Rz. 28
Das Zusammenspiel der verfahrensrechtlichen Vorschriften der Festsetzungsverjährung (§§ 169ff. AO) und der Bestandskraft (§§ 172ff. AO) einerseits und der bilanziellen Vorschrift des Bilanzzusammenhangs (§ 252 Abs. 1 Nr. 1 HGB) andererseits ist seit langem umstritten. Nach der Rechtsprechung des BFH wird dem Bilanzzusammenhang der Vorrang eingeräumt. Dies führt dazu, dass bilanzielle Korrekturen mit Rücksicht auf den Bilanzzusammenhang unabhängig vom Eintritt der Bestandskraft oder Festsetzungsverjährung in der letzten noch offenen Veranlagungsbilanz nachgeholt werden müssen.
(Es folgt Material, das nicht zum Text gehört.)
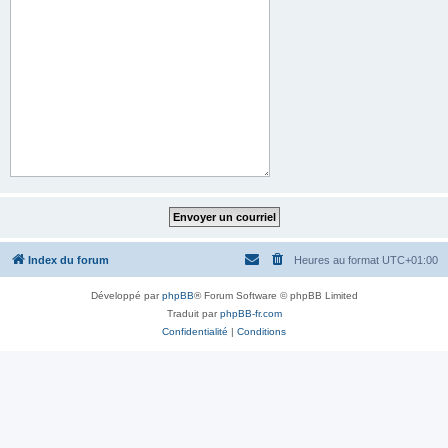
Index du forum
Heures au format
UTC+01:00
Développé par
phpBB
® Forum Software © phpBB Limited
Traduit par
phpBB-fr.com
Confidentialité
|
Conditions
Da die außerbilanziellen Korrekturen nicht vom Bilanzzusammenhang erfasst werden, kann der Bilanzzusammenhang in diesen Fällen nicht als Rechtfertigung für eine Verletzung der verfahrensrechtlichen Vorschriften über die Bestandskraft und Festsetzungsverjährung herangezogen werden. Die Korrektur außerbilanzieller Gewinnermittlungsvorgänge hat seine Grenze im allgemeinen Verfahrensrecht. Es ist also von erheblicher praktischer Bedeutung, ob eine außerbilanzielle oder bilanzielle Korrektur vorliegt. Die Korrektur einer nicht abziehbaren Betriebsausgabe ist folglich nur innerhalb der Festsetzungsverjährung möglich, wenn der Steuerbescheid noch nicht bestandskräftig ist.
Rz. 29
Teilweise besteht eine Verknüpfung zwischen einer Bilanzposition und einer außerbilanziellen Korrektur. Bei der verdeckten Gewinnausschüttung wäre dies auf der Passivseite die Rückstellung für eine unangemessene Pensionszusage an den Gesellschafter-Geschäftsführer oder auf der Aktivseite das vom Gesellschafter zu einem unangemessen hohen Preis angeschaffte Wirtschaftsgut.
Kommt es zur Korrektur einer Verbindlichkeit oder einer Rückstellung, die auf einer vGA beruht, ist zwischen dem Teilbetrag I und II zu differenzieren. Die von der Finanzverwaltung entwickelte Figur des Teilbetrags I und II führt nicht zu einer Ausnahme von der Regel, dass eine außerbilanzielle Korrektur nur im Rahmen der Bestandskraft und der Festsetzungsverjährung korrigiert werden darf. Es soll verhindert werden, dass z. B. eine vGA durch eine Pensionszusage für den Gesellschafter-Geschäftsführer sich 2-mal steuerlich erhöhend auswirkt. Ohne die Technik des Teilbetrags I und II würde man zunächst im Jahr der Pensionszusage eine vGA außerbilanziell hinzurechnen und in einer späten Periode, wenn der Gesellschafter auf seine nicht vollwertige Pensionszusage verzichtet, einen bilanziellen Ertrag aus der Auflösung der Rückstellung erfassen.
Rz. 30
Kommt es auf der Aktivseite zu einer Berichtigung der Anschaffungskosten des vom Gesellschafter zu einem überhöhten Preis angeschafften Wirtschaftsgutes, soll nach Ansicht des BMF in einem solchen Fall die Korrektur in der letzten nach AO änderbaren Bilanz nachvollzogen werden. Diese Auffassung ist umstritten. Die bilanzielle Korrektur der Anschaffungskosten ist aufgrund des Vorrangs des Bilanzzusammenhanges gegenüber den verfahrensrechtlichen Schranken der Berichtigung von Steuerbescheiden "zeitlos" möglich. Für die außerbilanziellen Korrekturen gilt die Schranke der Festsetzungsverjährung. Die außerbilanzielle Korrektur der vGA ist also im Jahr der Anschaffung und nicht erst im Jahr der Berichtigung der Anschaffungskosten vorzunehmen. Nach anderem Verständnis ist § 8 Abs. 3 Satz 2 EStG die Korrektur für den bilanziellen Unterschiedsbetrag. Nach dieser Meinung kommt es auch für die außerbilanzielle Korrektur der vGA zu einer zeitlosen Korrektur.